“If there’s a cybercriminal out there that’s targeting you, you want to make them work hard for the information,” said Lorne Maltenfort of Wells Fargo.
The Great Wealth Transfer will see vast amounts of wealth change hands but also means that advisors and their clients should beware opportunistic cybercriminals, according to Lorne Maltenfort, private wealth planning director at Wells Fargo Wealth & Investment Management.
“It’s really thinking about the Great Wealth Transfer and the amount of money that’s going to be getting to the next generation, rethinking privacy and cybersecurity as an enterprise risk,” he told InvestmentNews. “You need to sort of pressure test where your vulnerabilities are from a privacy and cybersecurity perspective and then be able to triage them.”
“From a privacy perspective, it’s not about becoming invisible in today’s world, it’s about controlling what information is out there,” he added.
Like all industries, cybersecurity is a top priority in the financial advisory space – earlier this year, for example, large RIAs and wealth management firms were targeted in a wave of cyberattacks.
This is also happening against the backdrop of the Great Wealth Transfer, which marks a massive intergenerational shift in wealth dynamics – in 2024 Cerulli Associates projected that $124 trillion in wealth will be transferred through 2048. Within that number, nearly $100 trillion will be transferred from Baby Boomers and older generations, according to Cerulli, representing 81% of all transfers.
While this shift represents a significant target area for the bad guys, Maltenfort notes that a cybercriminal can only attack someone if they know what they are attacking. “That’s why we’re so keen on privacy,” he said, adding that people need to think, for example, about how assets are titled. “If you set up a revokable trust, a best practice is not to name the trust your name, which is something often people have done for the past 20, 30 years.”
The Wells Fargo private wealth planning director also discussed creating additional levels of privacy around how assets are owned within a trust, such as LLCs and legal entities that own the assets.
“If there’s a cybercriminal out there that’s targeting you, you want to make them work hard for the information,” he said. “You don’t want to be a low-hanging fruit in terms of someone trying to seek information and target you.”
Within a trust, Wells Fargo recommends segmenting responsibilities, with an investment trustee responsible for investments, a distribution trustee responsible for making distributions, and someone serving as a “trust protector” who can arbitrate disputes within the trust. “If there’s a dispute, we’re not going public, the trust protector is arbitrating the dispute, and in effect, keeping it completely private,” said Maltenfort.

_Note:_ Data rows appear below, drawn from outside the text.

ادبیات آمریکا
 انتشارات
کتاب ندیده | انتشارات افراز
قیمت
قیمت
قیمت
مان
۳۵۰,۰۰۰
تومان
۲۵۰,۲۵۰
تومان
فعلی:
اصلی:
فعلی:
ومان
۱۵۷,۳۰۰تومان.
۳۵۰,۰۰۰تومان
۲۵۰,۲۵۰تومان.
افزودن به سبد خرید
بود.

And there is plenty of wealth to keep private. U.S. household net worth hit a record $184.1 trillion in the fourth quarter of 2025, according to data released last month by the Federal Reserve. The central bank said that, during the fourth quarter, modest gains on corporate equity assets more than offset a decline in the value of real estate. Unsurprisingly, the $184.1 trillion number was hailed as “positive news” for advisors.
But vigilance is key, with Maltenfort warning that cybercriminals are monitoring social media for clues about potential wealthy marks. “Locations … are you publicizing where you’re in school? Are you publicizing a picture of your plane with the tail number?” he said. “We help families create governance, not to be restrictive, but to be reasonable and get buy in, particularly from digital natives, so the younger generation, because privacy is only as good as its weakest link.”
Philanthropy is another area that can be tightened, according to Maltenfort. A private foundation, for example, could be harnessed by clients that are less concerned about privacy, whereas a donor advised fund offers flexibility around anonymity. “It’s a ‘lever’ that you turn on and off – you can give anonymously or in the name of your fund,” he said.
In its wealth transfer forecast, Cerulli projects that, of the $124 trillion transferred through 2048, $105 trillion is expected to flow to heirs, while $18 trillion will go to charity.
Maltenfort said that Wells Fargo has “all the resources available” to tackle clients’ cybersecurity and privacy challenges. “You can’t outgrow us, regardless of wealth, we can solve for the pain points on your balance sheet,” he added.